So is it true that administrative ease explains the spectrum of theories of tort recovery better than cost/benefit analysis or anything else? I'm just curious. I've never had the time to research the literature on Grand Unified Theories of Torts. I always assumed that tort theories were more normatively driven than determined by the practicalities of what can and cannot be judicially managed.


A theory of causality would be interesting, but I think this exchange shows that a more valuable contribution would be a thoery of presumptions. Too often the VA and commentators treat presumptions as codifications of the 50/50 rule. This is the basis for the "administrative ease" argument: in factual circumstances where the causality is likely to be 50% or higher, we'll expedite the analysis by automatically granting service connection. But this is not the "definition" of a presumption. There are other, and potentially more important, reasons for creating a presumption. Some of these were outlined in 69 FR 60,083. For example: unavailability of primary evidence and low quantity of secondary research. These justifications do not address probability, they address evidentiary problems. These examples show that presumptions are not merely short-hand for probability analysis.

As practitioners know, however, the VA tends to treat presumptions as short-hand for probability analysis. This means that the VA only adopts new presumptions when it can show that the 50/50 standard is exceeded. And it means that adjudicators tend to find service connection only when relevant presumptions are satisfied, as if any other circumstances must be less than 50/50. Both of these are errors, I believe, and we might remedy them with a better theory of presumptions.

James Ridgway

How disconnected from causation could a theory of presumptions really be? It seems to me that you quickly reach the point where administrative ease and other concerns run up against the political backlash caused when different groups of veterans perceived that they are being treated unequally. In addition, getting lay adjudicators to correctly administer the system gets very hard very quickly when the rules stop making intuitive sense.

I'm just throwing that out there. I would be very interested in seeing a theory of presumptions that looked more broadly than just causation. But I'm concerned about the practical problems that occur when you try to deploy a sophisticated, counter-intuitive theory through instructions to non-attorney agents deciding claims of unrepresented veterans.

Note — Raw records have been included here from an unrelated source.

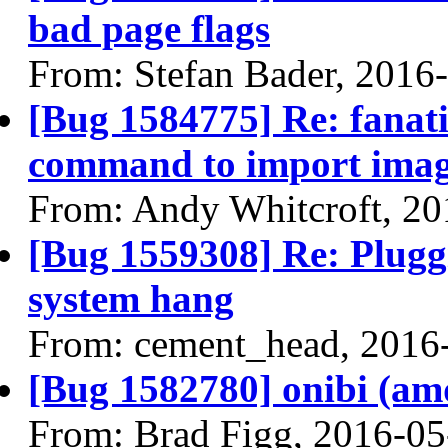
bad page flags
From: Stefan Bader, 2016
[Bug 1584775] Re: fanati
command to import image 
From: Andy Whitcroft, 20
[Bug 1559308] Re: Plugg
system hang
From: cement_head, 2016
[Bug 1582780] onibi (amd6
From: Brad Figg, 2016-05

I agree that it would have to be grounded in common sense. But there are common sense issues that lie within the scope of presumptions and outside the scope of probability theory. Evidentiary issues is a big one. It defies common sense (mine anyway) that we demand objective documented evidence of events that we know do not get documented: servicemembers simply do not document every blow to the head, for example, so why do we require this to establish mild traumatic brain injury?

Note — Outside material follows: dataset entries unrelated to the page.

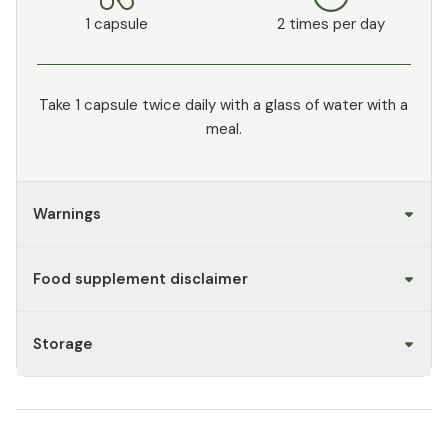
1 capsule
2 times per day
Take 1 capsule twice daily with a glass of water with a
meal.
Warnings
Food supplement disclaimer
Storage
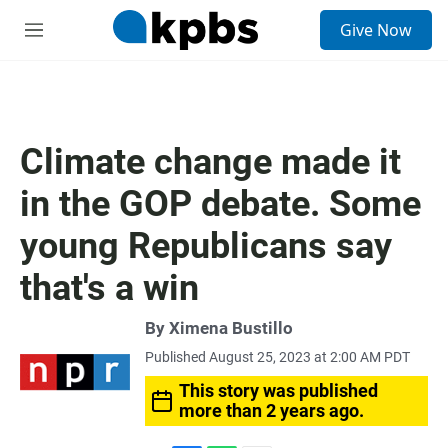
S
Give Now
e
M
a
e
r
n
c
u
h
u
Climate change made it
e
r
in the GOP debate. Some
y
young Republicans say
that's a win
By
Ximena Bustillo
Published August 25, 2023 at 2:00 AM PDT
This story was published
more than 2 years ago.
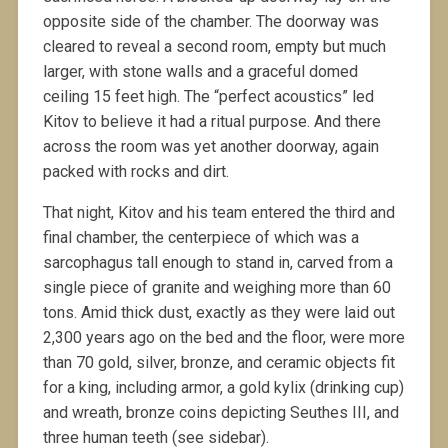
opposite side of the chamber. The doorway was
cleared to reveal a second room, empty but much
larger, with stone walls and a graceful domed
ceiling 15 feet high. The “perfect acoustics” led
Kitov to believe it had a ritual purpose. And there
across the room was yet another doorway, again
packed with rocks and dirt.
That night, Kitov and his team entered the third and
final chamber, the centerpiece of which was a
sarcophagus tall enough to stand in, carved from a
single piece of granite and weighing more than 60
tons. Amid thick dust, exactly as they were laid out
2,300 years ago on the bed and the floor, were more
than 70 gold, silver, bronze, and ceramic objects fit
for a king, including armor, a gold kylix (drinking cup)
and wreath, bronze coins depicting Seuthes III, and
three human teeth (see sidebar).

As to practical problems, a theory of presumptions would not be applied directly by adjudicators. It would instead guide regulators to encourage them to create more appropriate presumptions (each of which would be relatively bright-line for adjudicators' purposes). This is what has happened with PTSD: several firm rules have been established the reflect the evidentiary realities of different circumstances. This should be the rule, not the exception.